-- Data shown --
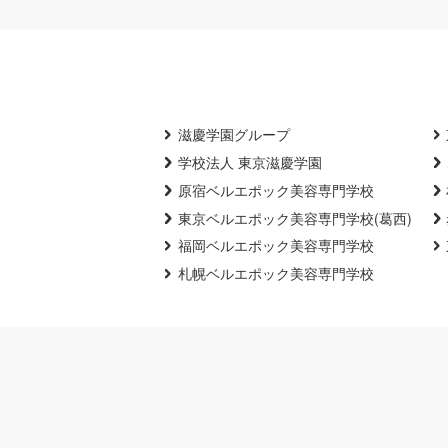
滋慶学園グループ
学校法人 東京滋慶学園
原宿ベルエポック美容専門学校
東京ベルエポック美容専門学校(葛西)
福岡ベルエポック美容専門学校
札幌ベルエポック美容専門学校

-- Task requirements --
Skipping all images, output the listing exactly.

-- Task response --
滋慶学園グループ
学校法人 東京滋慶学園
原宿ベルエポック美容専門学校
東京ベルエポック美容専門学校(葛西)
福岡ベルエポック美容専門学校
札幌ベルエポック美容専門学校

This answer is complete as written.